Becky was involved with the project from the get-go, along with builders True North Development. Together they prioritized taking advantage of the bucolic views, choosing oversize windows and glass doors throughout. “As a result, no matter where one stands within the house, the picturesque farm with its majestic horses across the street remains visible,” she says.
Perhaps no room offers a better view than the breakfast room, which extends from the family room and is where the family eat most of their meals. Windows dominate its three walls—though that wasn’t the original plan. A few months into the build, by which point the house was already framed, “it became evident that a more holistic approach was needed to harmonize the space with the kitchen and family room,” Becky explains. “We made the decision to expand the entire room, which proved to be quite challenging but incredibly rewarding in the end. I can’t imagine this home being built any other way.”
As is fitting for a home designed to make the most of its pastoral setting, nature-inspired neutrals form the basis of its palette.
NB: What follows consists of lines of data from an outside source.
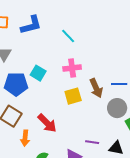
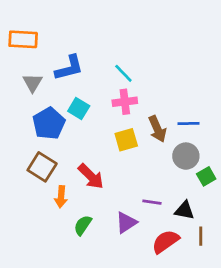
blue L-shape: (31, 25) -> (69, 68), moved
cyan line: (68, 36) -> (123, 73), moved
blue pentagon: (16, 84) -> (49, 123), turned -30

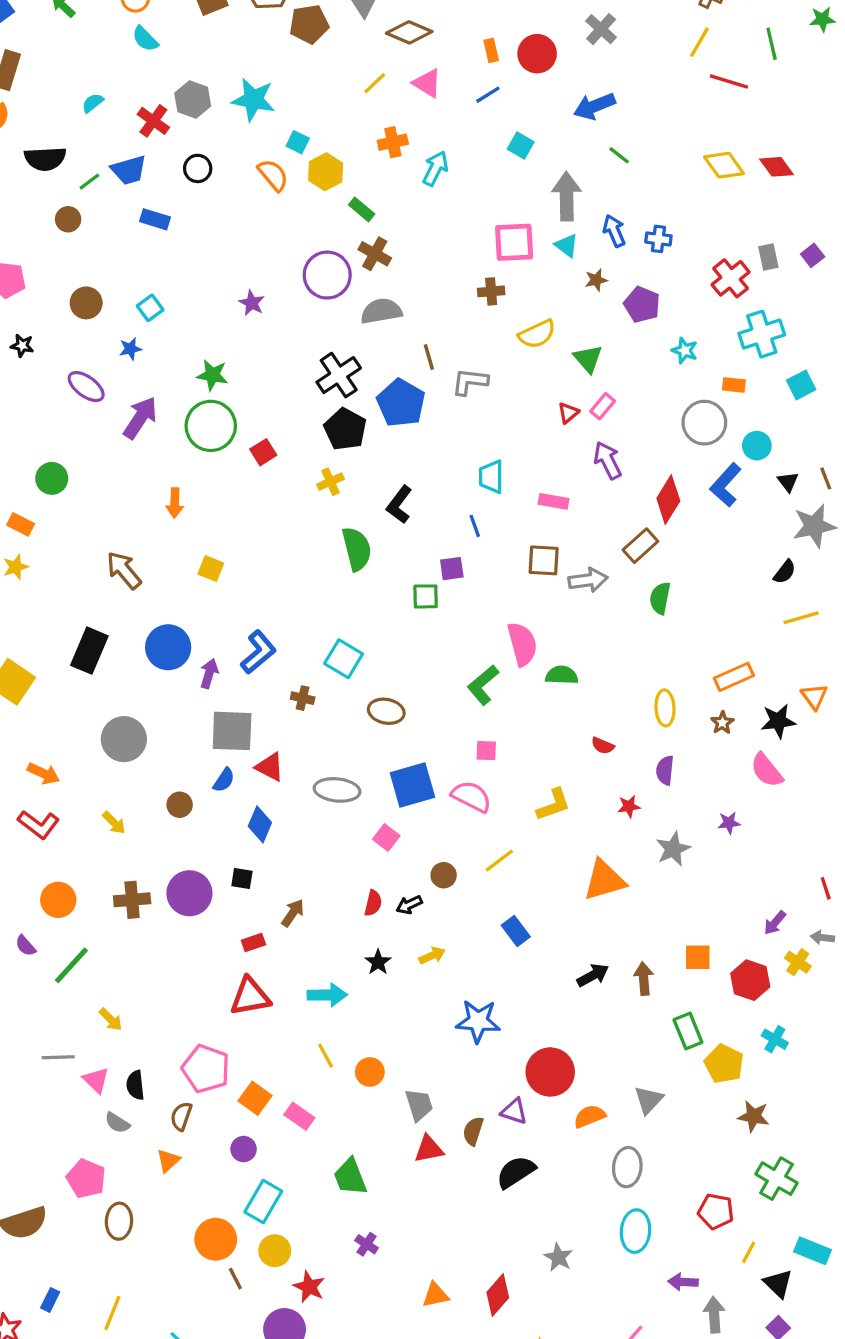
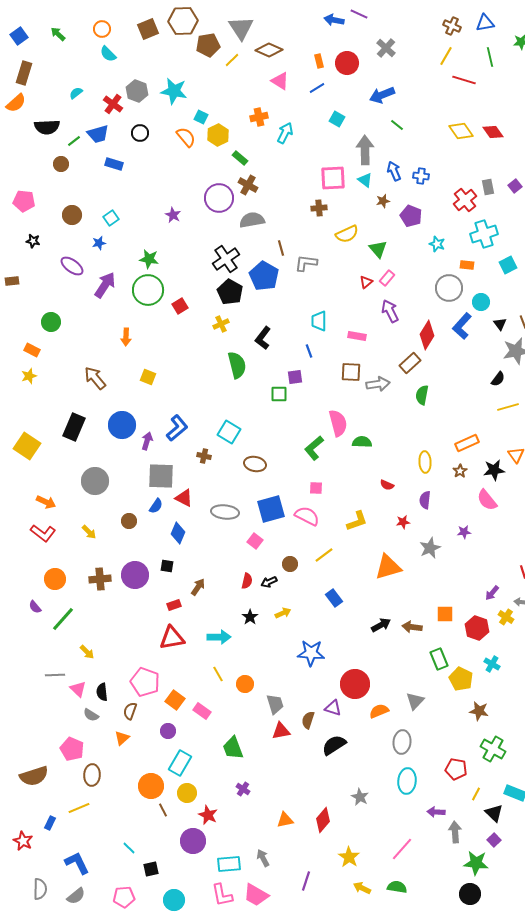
yellow line: (375, 83) -> (232, 60), moved
brown arrow: (644, 979) -> (412, 627), turned -78
yellow line: (112, 1313) -> (79, 808), moved, turned 45

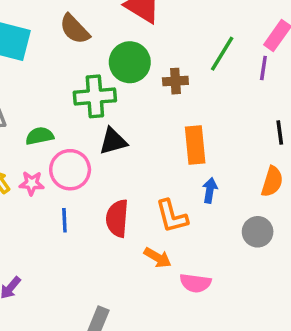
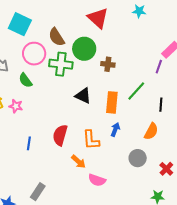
brown semicircle: (75, 29) -> (56, 37), moved
green line: (222, 54) -> (136, 91), moved
green semicircle: (40, 136) -> (25, 80), turned -126
black triangle: (113, 141) -> (83, 96), moved, turned 30
pink circle: (70, 170) -> (34, 54), moved
blue line: (64, 220) -> (29, 143), moved

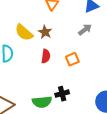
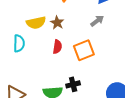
yellow semicircle: (24, 32) -> (36, 23), turned -54
orange square: (72, 59) -> (84, 50), size x1.5

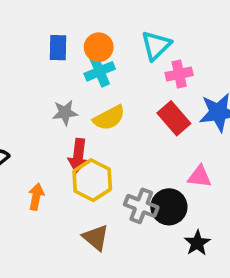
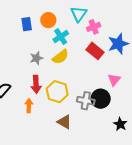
cyan cross: (100, 71) -> (61, 37), moved
red arrow: (78, 156) -> (36, 84), moved
pink triangle: (200, 176) -> (114, 80), turned -48
black star: (197, 243) -> (120, 124), moved

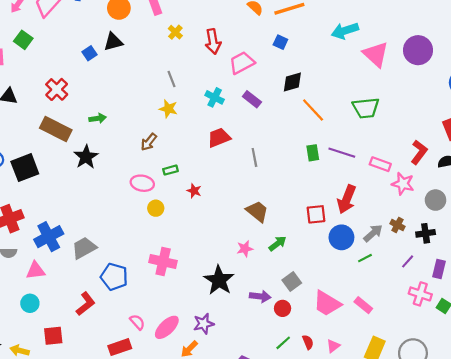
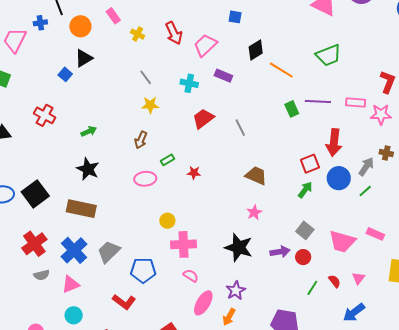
brown rectangle: (56, 129) -> (81, 209), moved
yellow circle: (156, 208) -> (167, 221), moved
green arrow: (278, 244) -> (305, 190), moved
red L-shape: (86, 304) -> (124, 302), turned 90
pink semicircle: (137, 322) -> (191, 276), moved

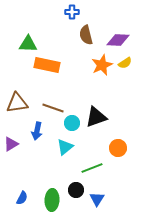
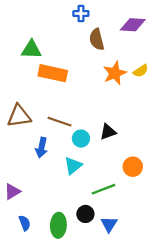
purple diamond: (118, 40) -> (133, 25), moved
black triangle: (96, 117) -> (108, 132), size x0.7
purple triangle: (11, 144) -> (12, 191), moved
blue semicircle: (22, 198) -> (25, 223), turned -48

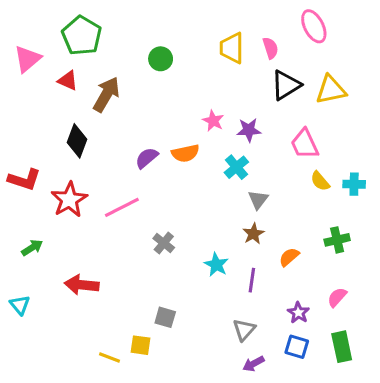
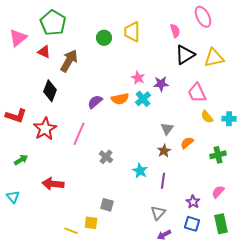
yellow trapezoid: (232, 48) -> (132, 32), moved
cyan cross: (236, 167) -> (143, 99), moved
pink line: (122, 207) -> (79, 134), turned -40
orange semicircle: (289, 257) -> (187, 143), moved

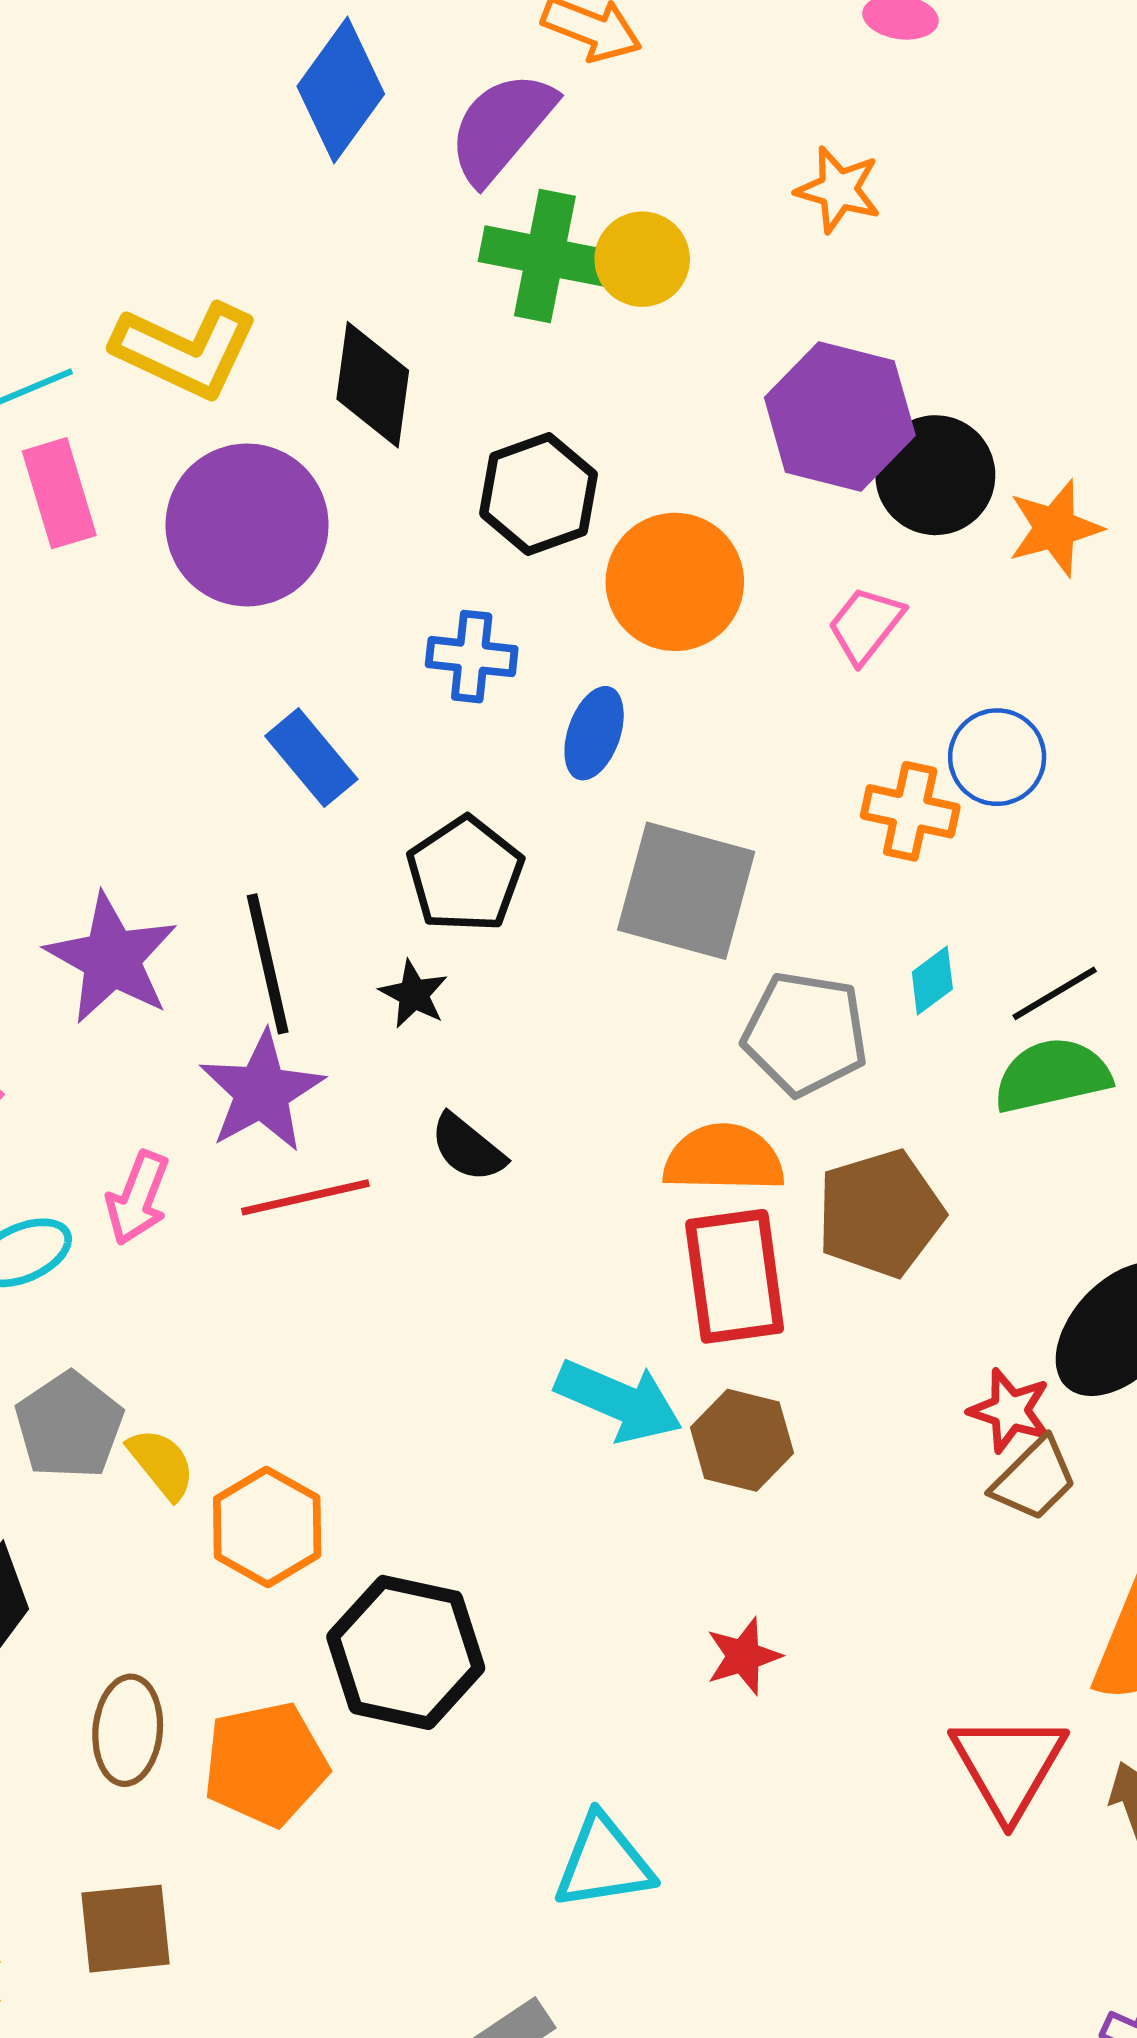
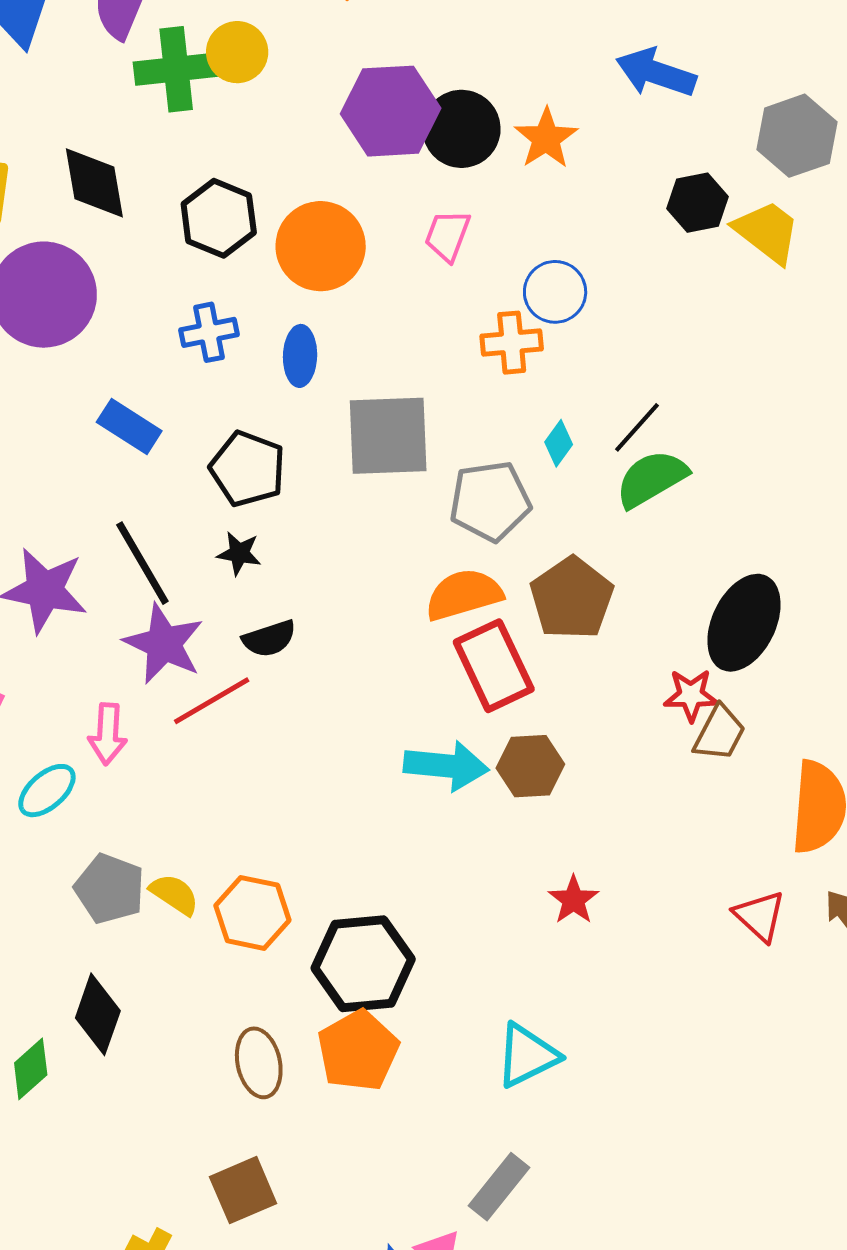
black semicircle: (468, 1148) -> (269, 639), moved, turned -40
brown ellipse: (128, 1730) -> (259, 1063), moved
orange pentagon: (266, 1764) -> (358, 1051), moved
red triangle: (1008, 1766) -> (760, 916), size x0.7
The diversity of the textures—woven natural-fiber rugs atop smooth wood floors, linen and leather upholstery, a floor-to-ceiling stone fireplace wall in the family room—ensures that the largely monochromatic rooms are anything but monotonous.
What’s more, “by strategically incorporating hints of black accents and rich blues, we achieved a delicate balance that lent a touch of drama and depth to the lighter tones,” Becky adds. “I firmly believe that incorporating darker hues along the design journey is essential to avoid a home that feels overly plain.”
One room in which darks dominate is the office. “We opted for a deep rich indigo wallcovering and a dark blue millwork finish, carefully selecting tones that complemented the subtle pops of navy scattered throughout the rest of the house,” Becky says. “This cohesive approach not only adds a touch of drama but also harmonizes beautifully with the overall aesthetic, creating a conversation between various elements in the home.”
Like the house itself, nearly all the furniture was new. The integration of heirloom accent pieces and favorite artworks, however—just like the layers of texture and the interjection of dark tones among the lighter ones—ensures that the home doesn’t come across as a showroom. Instead, the house feels exactly as the homeowners wanted it to: like a gracious haven that balances functionality, comfort, and finesse.